The air was vile: the taste of sulphur, fire and poison stained my tongue like permanent marker, and the stench of rotting flesh, decay and death burned through my nostrils. Screaming souls filled the red, glowing atmosphere like dying fireworks and the landscape was disgustingly barren: a long, infinite desert. There were thousands of deep, inescapable pits that housed the tortured, human souls who had turned their backs on God; and above each one was a steadily erupting volcano, except in Hell's case, the volcano's did not just erupt lava and ash. Here, they leaked out a poisonous gas that caused every soul trapped in the pit to live in their worst nightmare for eternity.
One long, winding dirt path halved the landscape, and it was this way that I took to see the king of this wretched place, to see the one who kept all this pain going.
Hell was Godless: no compassion, no love and no mercy.
It was why my human half never came down here. He couldn't stand the suffering. Couldn't stand to hear the screams of the species he related to and became interested by on a daily basis. He'd probably be especially sensitive to their pain since he met that girl. Carmen.

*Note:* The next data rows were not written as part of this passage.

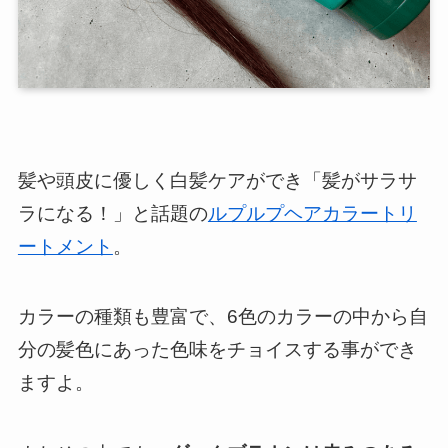
髪や頭皮に優しく白髪ケアができ「髪がサラサ
ラになる！」と話題の
ルプルプヘアカラートリ
ートメント
。
カラーの種類も豊富で、6色のカラーの中から自
分の髪色にあった色味をチョイスする事ができ
ますよ。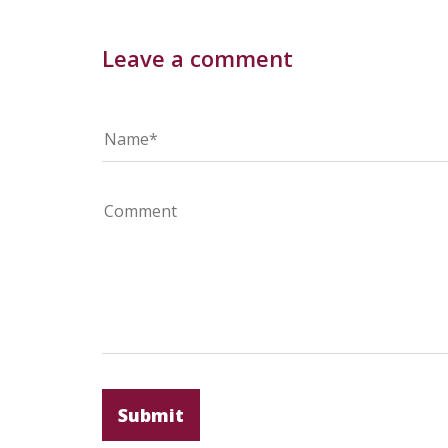
Leave a comment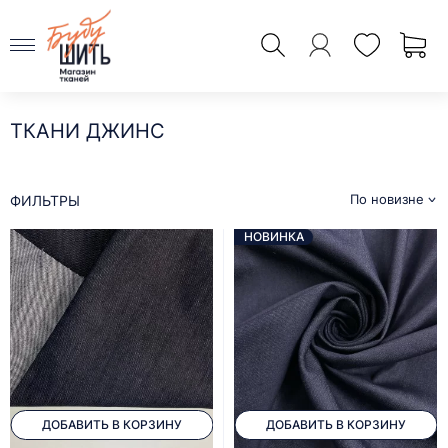
ТКАНИ ДЖИНС
По новизне
ФИЛЬТРЫ
НОВИНКА
ДОБАВИТЬ В КОРЗИНУ
ДОБАВИТЬ В КОРЗИНУ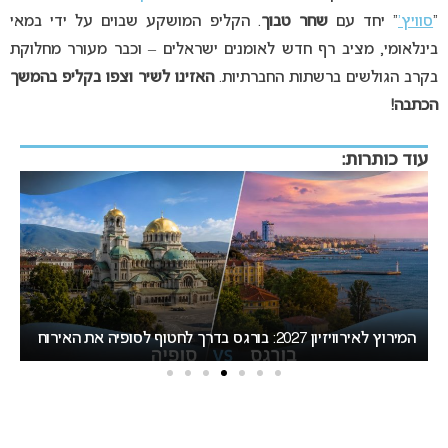
“
סוויץ’
” יחד עם
שחר טבוך
. הקליפ המושקע שבוים על ידי במאי
בינלאומי, מציב רף חדש לאומנים ישראלים – וכבר מעורר מחלוקת
בקרב הגולשים ברשתות החברתיות.
האזינו לשיר וצפו בקליפ בהמשך
הכתבה!
עוד כותרות:
ת
המירוץ לאירוויזיון 2027: בורגס בדרך לחטוף לסופיה את האירוח
ב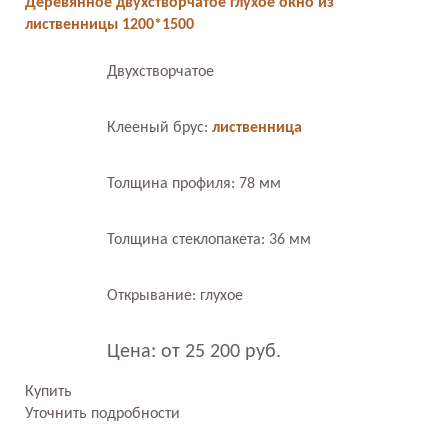
Деревянное двухстворчатое глухое окно из
лиственницы 1200*1500
Двухстворчатое
Клееный брус:
лиственница
Толщина профиля: 78 мм
Толщина стеклопакета: 36 мм
Открывание: глухое
Цена: от 25 200 руб.
Купить
Уточнить подробности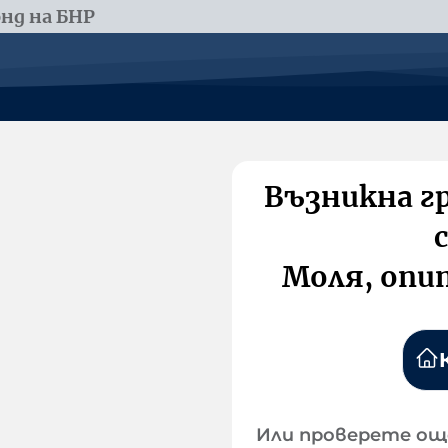
нд на БНР
Възникна г
Моля, опи
Или проверете ощ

Admittedly, she was beautiful and yes, she did have a captivating innocence about her that was rare in the modern world; but he had met lots of beautiful women in his lifetime, and he had never been as smitten as he seemed to be now. He needed to sleep with her and get over her pretty soon afterwards. But I had to admit I wanted a piece of her too, so there was no need to be hasty.
Regardless of the girl, however, I regarded my human half as a complete and utter coward for not coming down here. He needed to man up and adopt the mind-set that I had: ignore the screams, they all deserved it.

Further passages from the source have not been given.